La quête de la perfection
La technique de taille dite "à la main libre" est pratiquée par moins de dix artisans dans le monde. Pauliet a passé 15 ans à maîtriser cet art. "Le moindre dixième de millimètre peut changer la réfraction de la lumière", confie-t-il. Les pierres utilisées — saphirs, rubis, émeraudes — proviennent de mines éthiques, certifiées par le Responsible Jewellery Council.
En 2024, l'horloger a présenté un garde-temps serti d'un diamant bleu de 2,4 carats, un spécimen rarissime extrait de la mine de Cullinan en Afrique du Sud. La pièce a été vendue 1,2 million d'euros à un collectionneur privé.
Un hommage aux origines
"La mémoire des pierres" n'est pas qu'un slogan : chaque montre signée Pauliet intègre un minuscule éclat de roche provenant du Jura, sa région natale. Ce geste symbolique rappelle que l'horlogerie puise ses racines dans la terre. "Nous sommes les gardiens d'une tradition qui remonte aux premiers lapidaires du Moyen Âge", affirme Pauliet.

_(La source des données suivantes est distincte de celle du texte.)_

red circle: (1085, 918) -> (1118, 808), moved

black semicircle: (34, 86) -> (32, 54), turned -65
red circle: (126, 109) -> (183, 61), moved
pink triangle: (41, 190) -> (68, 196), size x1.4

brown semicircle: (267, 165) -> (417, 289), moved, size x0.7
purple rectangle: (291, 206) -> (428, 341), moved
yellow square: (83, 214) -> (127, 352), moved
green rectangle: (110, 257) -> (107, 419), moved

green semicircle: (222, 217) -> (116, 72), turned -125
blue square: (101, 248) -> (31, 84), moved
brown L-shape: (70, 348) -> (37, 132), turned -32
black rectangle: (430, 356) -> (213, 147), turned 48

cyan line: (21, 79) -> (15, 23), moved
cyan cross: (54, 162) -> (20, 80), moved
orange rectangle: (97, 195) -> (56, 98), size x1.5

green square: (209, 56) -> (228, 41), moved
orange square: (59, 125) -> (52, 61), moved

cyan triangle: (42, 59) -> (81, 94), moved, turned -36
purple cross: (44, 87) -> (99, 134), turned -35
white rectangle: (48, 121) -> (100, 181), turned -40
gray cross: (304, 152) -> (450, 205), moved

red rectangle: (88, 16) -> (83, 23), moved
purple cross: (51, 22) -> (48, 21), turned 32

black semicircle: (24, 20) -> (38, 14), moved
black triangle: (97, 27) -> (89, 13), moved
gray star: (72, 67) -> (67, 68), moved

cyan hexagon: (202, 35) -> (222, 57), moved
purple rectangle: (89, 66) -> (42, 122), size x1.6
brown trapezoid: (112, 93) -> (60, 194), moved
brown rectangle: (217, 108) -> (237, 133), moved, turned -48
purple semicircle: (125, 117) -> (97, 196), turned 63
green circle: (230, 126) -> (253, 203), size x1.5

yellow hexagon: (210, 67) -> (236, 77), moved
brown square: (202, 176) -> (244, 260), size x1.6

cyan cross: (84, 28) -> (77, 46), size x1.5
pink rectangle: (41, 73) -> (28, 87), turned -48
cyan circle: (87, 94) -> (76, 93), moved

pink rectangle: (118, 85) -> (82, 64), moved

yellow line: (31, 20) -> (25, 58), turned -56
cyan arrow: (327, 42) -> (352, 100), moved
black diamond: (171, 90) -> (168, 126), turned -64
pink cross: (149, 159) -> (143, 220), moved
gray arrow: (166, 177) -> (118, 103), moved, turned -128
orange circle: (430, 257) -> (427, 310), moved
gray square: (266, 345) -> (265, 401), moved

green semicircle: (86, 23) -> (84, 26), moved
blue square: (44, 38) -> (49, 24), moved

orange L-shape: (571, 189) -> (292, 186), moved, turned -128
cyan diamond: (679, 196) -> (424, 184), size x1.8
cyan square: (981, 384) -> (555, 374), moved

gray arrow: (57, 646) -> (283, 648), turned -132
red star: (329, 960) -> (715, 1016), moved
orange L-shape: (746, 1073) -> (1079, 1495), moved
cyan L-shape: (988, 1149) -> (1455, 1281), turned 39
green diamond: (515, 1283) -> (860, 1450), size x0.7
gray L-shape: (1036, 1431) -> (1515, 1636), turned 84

Son succès inspire une nouvelle génération de créateurs à se tourner vers les matières premières authentiques. Les ventes de montres en pierre précieuse ont bondi de 35 % en 2025 selon le baromètre horloger de la Fédération de la Haute Horlogerie. Un signe que l'époque est à la redécouverte des gestes essentiels.